FBI special agent Robert Neill testified that he was assigned to the FBI’s Microscopic Analysis Unit. He said he had conducted between 35,000 and 40,000 individual microscopic examinations of hair and had testified as an expert between 200 and 250 times. He testified that microscopic hair analysis was “recognized as scientifically valid among scientists.”
Neill said 43 head and pubic hairs had been collected from the crime scene and the victim’s body. He said that 27 were “microscopically identical” to Ausby’s hair samples, nine were fragments not suitable for comparison, and seven were “inconclusive.” He said he based his findings on comparing a total of 19 microscopic characteristics. He said that 19 was “a fairly adequate” number. He further testified that with this number of characteristics being compared, he had never seen a false match. He estimated that two features of Ausby’s hair were unusual and found in “less than five percent” of hairs of Black individuals he had examined.
Neill testified that he could not recall “ever having seen this many characteristics just matched up at random.” He also told the jury that he had been unable to form an opinion about two hairs in only “10 or 15” instances, and in those cases, only 10 or 12 characteristics were involved.
District of Columbia police officer Joseph Mullinax testified that he had examined fingerprints found at the scene. He said that “no two fingerprints of different individuals have ever been found to be alike,” including identical twins. He said that only one print was suitable for comparison—a thumbprint from a doorway to Noel’s apartment. He said it was a right thumb impression from Ausby. He said there was “no doubt” in his mind that the print was left by Ausby.
FBI agent Kenneth Nimmich testified that he performed gas chromatographic analysis of the oil found in a vial taken from Ausby when he was arrested in New York City. He said that he compared it to the vial found under the window to Noel’s apartment.
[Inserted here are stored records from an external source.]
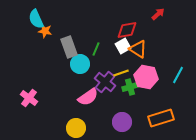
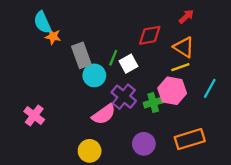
white square: (123, 46) -> (128, 64), moved
orange triangle: (138, 49) -> (184, 47), moved
yellow line: (121, 73) -> (180, 67), moved

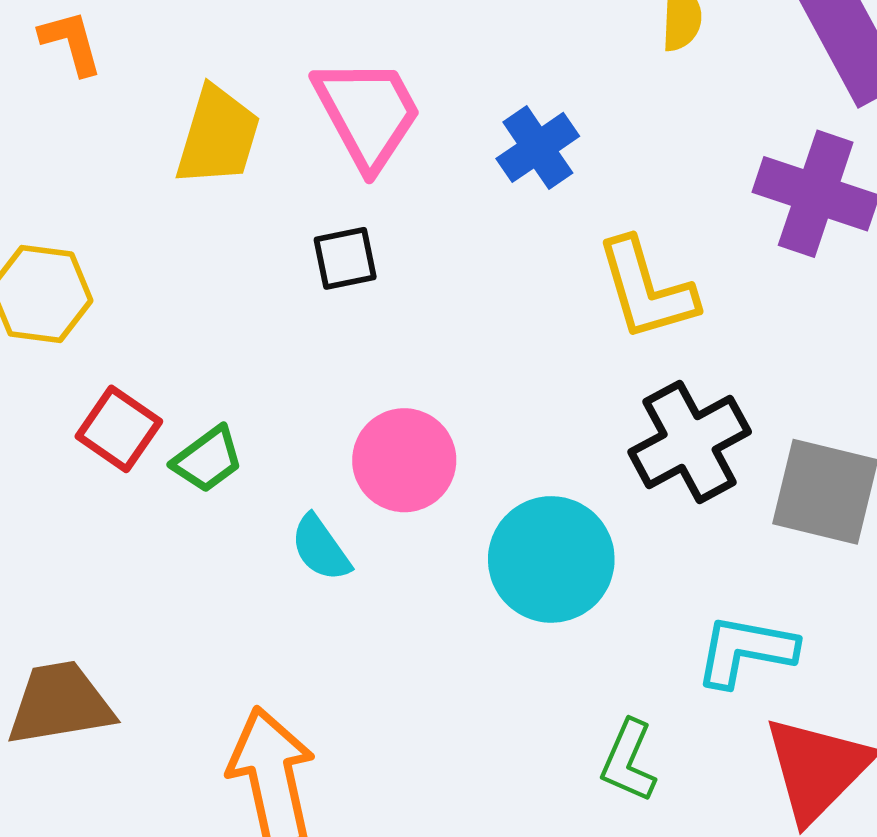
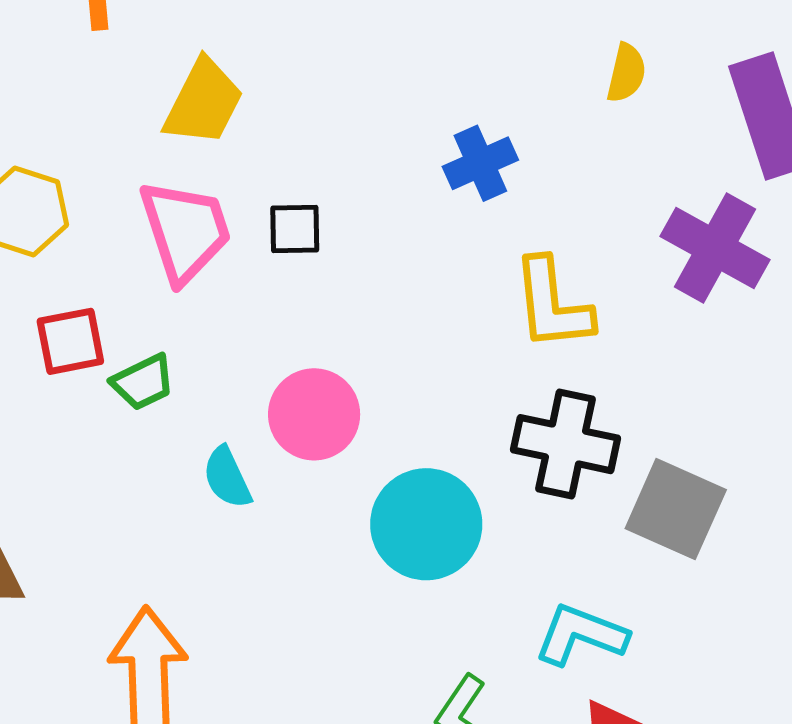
pink trapezoid: (368, 113) -> (185, 231), moved
red square: (119, 429) -> (70, 341), turned 34
black cross: (690, 442) -> (566, 444), turned 30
He said they were “similar” and their outputs “matched.”
FBI agent Cortlandt Cunningham testified that the slug found next to Noel’s body was a .38-caliber bullet fired from a gun with a barrel that had five grooves and a right-hand twist. He said that the gun Ausby was carrying when arrested was a .357 Magnum revolver with a barrel that had five grooves and a right-hand twist. He said Ausby’s gun contained two empty cartridges and four live rounds. He said the live rounds were the “same type bullet” as the one that killed Noel. He said the .357 magnum was “the most powerful .38-caliber revolver…commercially manufactured” at that time. He said the recovered bullet was too badly mangled to be able to say whether it was fired by Ausby’s weapon.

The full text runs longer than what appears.